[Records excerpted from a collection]
---

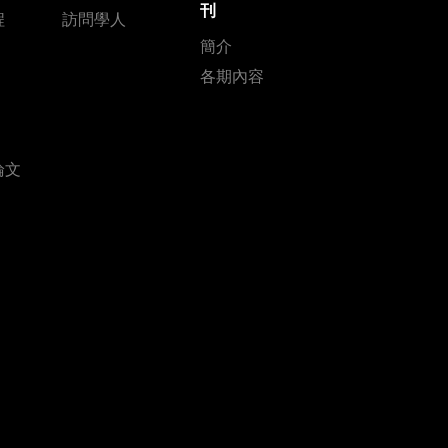
刊
程
訪問學人
簡介
各期內容
論文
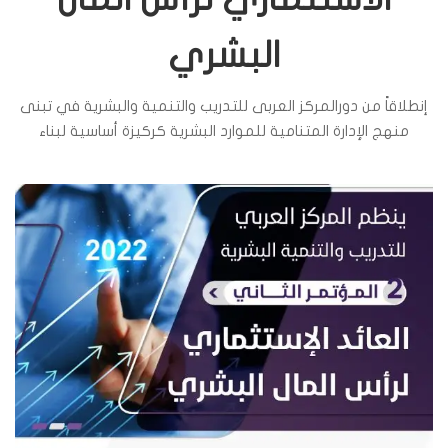
البشري
إنطلاقاً من دورالمركز العربى للتدريب والتنمية والبشرية في تبنى
منهج الإدارة المتنامية للموارد البشرية كركيزة أساسية لبناء
التنمية الشاملة في العالم العربى لمواجهة تحديات المستقبل
وحتمية وضع إستراتيجية شاملة تركز على ضمان تأهيل العنصر
البشرى بالشكل الذي يتواكب مع المتغيرات …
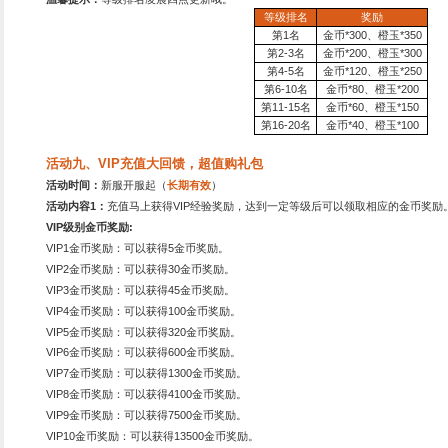
活动时间：
2023
年3月22日1
护，谨防受骗上当。
活动范围：
霸业94区
脑，沉迷游戏伤身。
活动内容：
活动期间点击活
间，享受健康生活。
投
矿
贸
军
活动六、武将顿悟活动
活动时间：
2023
年3月22日1
活动范围：
霸业94区
活动内容：
绿朱然、曹丕、周仓，顿悟
蓝裴元绍、文凤卿，顿悟返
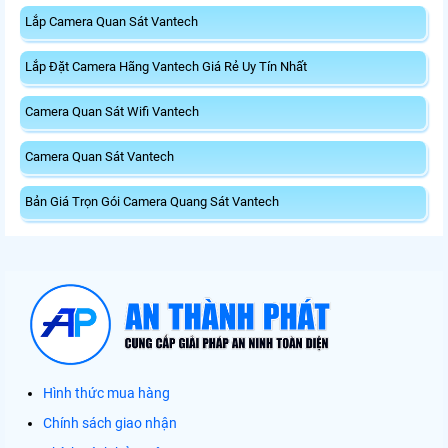
Lắp Camera Quan Sát Vantech
Lắp Đặt Camera Hãng Vantech Giá Rẻ Uy Tín Nhất
Camera Quan Sát Wifi Vantech
Camera Quan Sát Vantech
Bản Giá Trọn Gói Camera Quang Sát Vantech
Hình thức mua hàng
Chính sách giao nhận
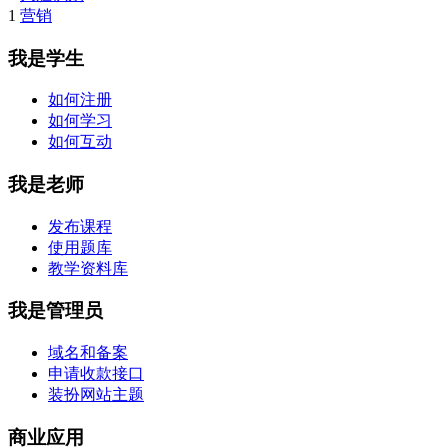
1
营销
我是学生
如何注册
如何学习
如何互动
我是老师
发布课程
使用题库
教学资料库
我是管理员
域名和备案
申请收款接口
装扮网站主题
商业应用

---

- [Activity]
In the records above, find the lines containing "العربى" and copy them.

- [Result]
إنطلاقاً من دورالمركز العربى للتدريب والتنمية والبشرية في تبنى
التنمية الشاملة في العالم العربى لمواجهة تحديات المستقبل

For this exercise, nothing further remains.